ACTIVITY ::
Your answer should be the lines below from the one holding "LE FROID AUGMENTE" through the one holding "EN SAVOIR PLUS", copied exactly and with nothing else.

Transcribed page contents:

- - - -

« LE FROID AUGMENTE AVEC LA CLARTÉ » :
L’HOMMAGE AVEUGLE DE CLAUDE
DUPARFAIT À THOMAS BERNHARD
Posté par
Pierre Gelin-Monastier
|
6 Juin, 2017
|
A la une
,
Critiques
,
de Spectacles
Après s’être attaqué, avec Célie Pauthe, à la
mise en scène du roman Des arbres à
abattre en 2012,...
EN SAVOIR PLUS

- - - -

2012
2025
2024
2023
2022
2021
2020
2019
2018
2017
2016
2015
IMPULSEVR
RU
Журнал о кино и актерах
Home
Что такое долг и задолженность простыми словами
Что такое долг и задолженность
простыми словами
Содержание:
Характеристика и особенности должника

- - - -

RESPONSE AREA ::
« LE FROID AUGMENTE AVEC LA CLARTÉ » :
L’HOMMAGE AVEUGLE DE CLAUDE
DUPARFAIT À THOMAS BERNHARD
Posté par
Pierre Gelin-Monastier
|
6 Juin, 2017
|
A la une
,
Critiques
,
de Spectacles
Après s’être attaqué, avec Célie Pauthe, à la
mise en scène du roman Des arbres à
abattre en 2012,...
EN SAVOIR PLUS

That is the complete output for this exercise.